Mexican billionaire Mr Slim and British businessman Mr Branson are among those who see virtues of a 3-day work week model, under which employees can work for 11-hours a day for three days, following which they can have a 4-day long off in a week.
The proponents of this believe that employee productivity can be improved with longer working hours in just three days, as against spreading them across more number of days.
However, experts in India believe it may not be practical in India, at least for many industries and job profiles.
"The idea of 11-hour work days is like sprint running or a 100-meter dash and therefore the model will only suit some industries or jobs. For instance customer service, retail, entertainment and healthcare cannot operate on this model," SAP Labs India HR head T. Shivaram said.
"In developing economies where productivity is the key, the need is to create more jobs and therefore this model will not work," Mr Shivaram said.
Moreover, this model can create adverse issues for workers who are paid on per-hour basis, as they might have to take up a second job to make up for the lost income.

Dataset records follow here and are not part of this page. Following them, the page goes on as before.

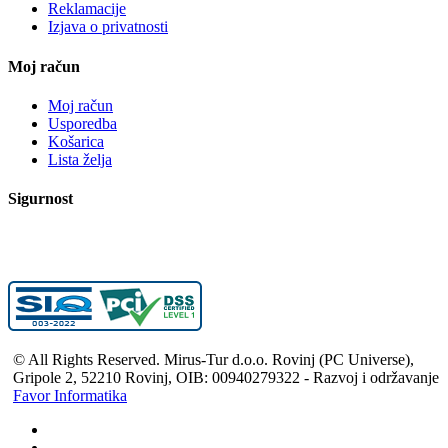
Reklamacije
Izjava o privatnosti
Moj račun
Moj račun
Usporedba
Košarica
Lista želja
Sigurnost
© All Rights Reserved. Mirus-Tur d.o.o. Rovinj (PC Universe),
Gripole 2, 52210 Rovinj, OIB: 00940279322 - Razvoj i održavanje
Favor Informatika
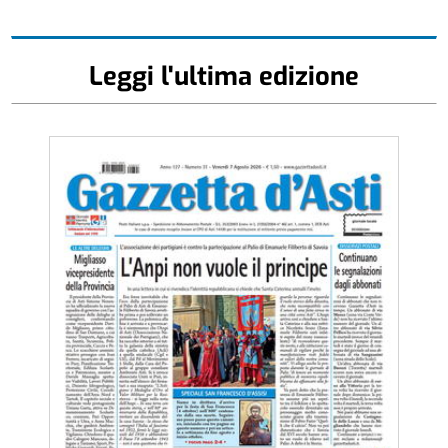
Leggi l'ultima edizione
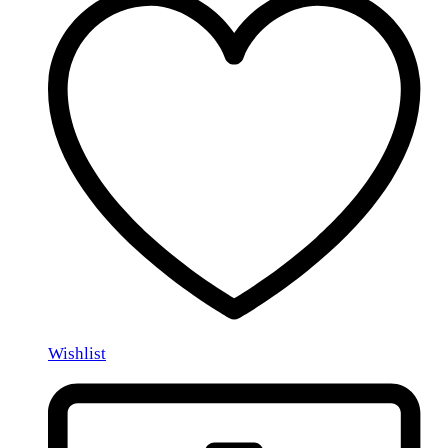
Wishlist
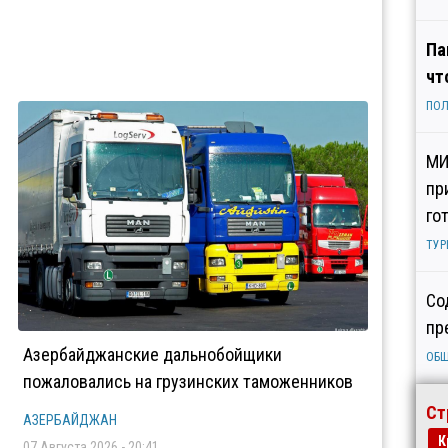
Па
чт
ПОЛ
МИ
пр
го
ТУР
Со
пр
Азербайджанские дальнобойщики
ОБ
пожаловались на грузинских таможенников
Ст
АЗЕРБАЙДЖАН
К
07 Августа 2026 - 20:41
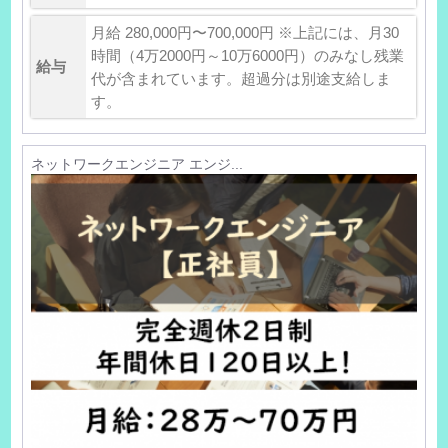
月給 280,000円〜700,000円 ※上記には、月30
時間（4万2000円～10万6000円）のみなし残業
給与
代が含まれています。超過分は別途支給しま
す。
ネットワークエンジニア エンジ...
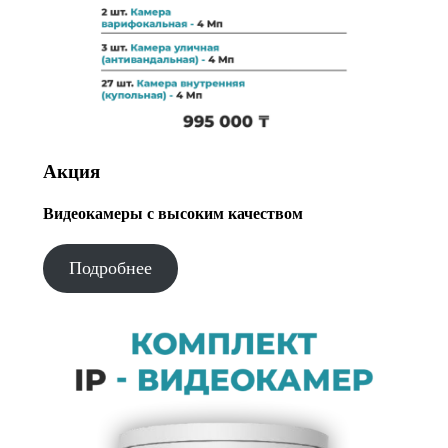
Акция
Видеокамеры с высоким качеством
Подробнее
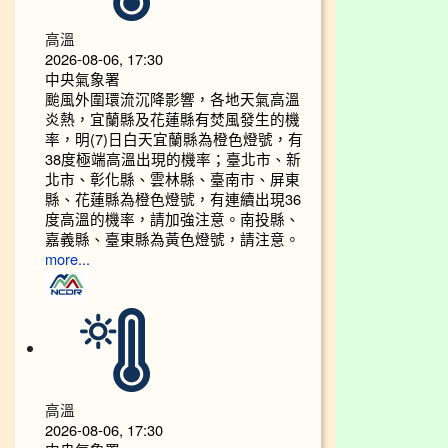
高溫
2026-08-06, 17:30
中央氣象署
颱風外圍環流沉降影響，各地天氣高溫
炎熱，宜蘭縣及花蓮縣有焚風發生的機
率，明(7)日白天宜蘭縣為橙色燈號，有
38度極端高溫出現的機率；臺北市、新
北市、彰化縣、雲林縣、臺南市、屏東
縣、花蓮縣為橙色燈號，有連續出現36
度高溫的機率，請加強注意。南投縣、
嘉義縣、臺東縣為黃色燈號，請注意。
more...
高溫
2026-08-06, 17:30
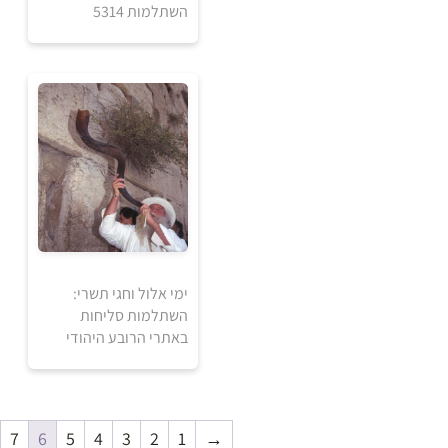
השתלמות 5314
5
5
₪
₪
למידע ולרכישה
ימי אלול וחגי תשרי:
השתלמות סליחות
באתרי הרובע היהודי
100
₪
7
6
5
4
3
2
1
→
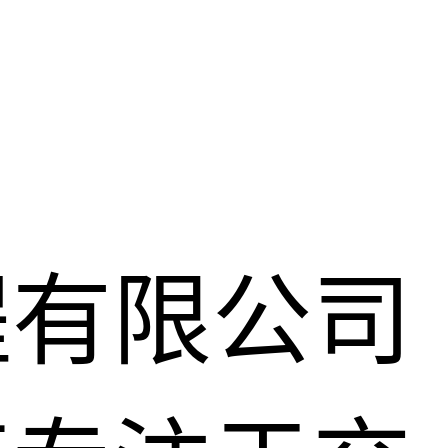
程有限公司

Such workers would be working for 33 hours under a three-day work model, instead of a standard 40 hours. Joseph Devasia, managing partner of global executive recruitment firm Antal International Network also said that a compressed workplace culture is not at all feasible for India.
"We in India are poor on productivity and a 3-day work week would reduce that further. I believe even now a 5-6 day week produces only as much as 3 days equivalent of work in the western world," he said.
Such a time schedule would also impact those with additional responsibility outside their job, as they would have virtually zero free time during workdays.